The regulations governing payment of overtime for employees fall in two broad categories with the career salaried included employees forming one group while the career salaried excluded employees forming the other group. Regulations governing the payment of overtime for these two groups are varying even though states have formulated their own regulations. Issues of compensation are becoming complex despite clear law guidelines thus this paper seeks to evaluate the eligibility of the departmental directors to overtime compensation. As an assistant in the human resources department, this paper aims at providing the needed analysis of the situation where the departmental directors have written an inter-office memorandum with a threat to initiate a lawsuit for compensation since they have not been paid for overtime despite their work requiring them to work overtime.
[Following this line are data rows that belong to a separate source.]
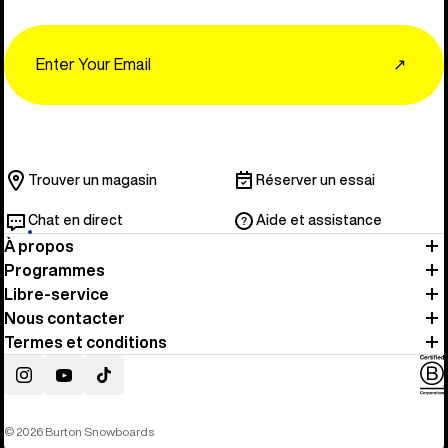
Email
↗
Trouver un magasin
Réserver un essai
Chat en direct
Aide et assistance
À propos
Programmes
Libre-service
Nous contacter
Termes et conditions
Instagram
YouTube
TikTok
© 2026 Burton Snowboards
Why compensation for overtime should be made
The directors who form exempt employees are entitled to payment of compensation for the hours worked overtime in accordance with the Florida employment laws. It can be argued that the directors have invested a considerable amount of time in their work thus necessitating compensation for the time they have worked overtime. The Florida administrative code provides that exempt employees who work overtime due to the nature of their work ought to be compensated for hours worked overtime ( Coye, 2017) . As such, the departmental directors are eligible for the compensation for extra hours worked at a half rate. Furthermore, the federal government provides that employees are supposed to work for a maximum of forty hours in a week. However, the departmental directors' duties are requiring them to work for more than the maximum hours provided by both state and federal governments and as such, they qualify for compensation for hours worked overtime.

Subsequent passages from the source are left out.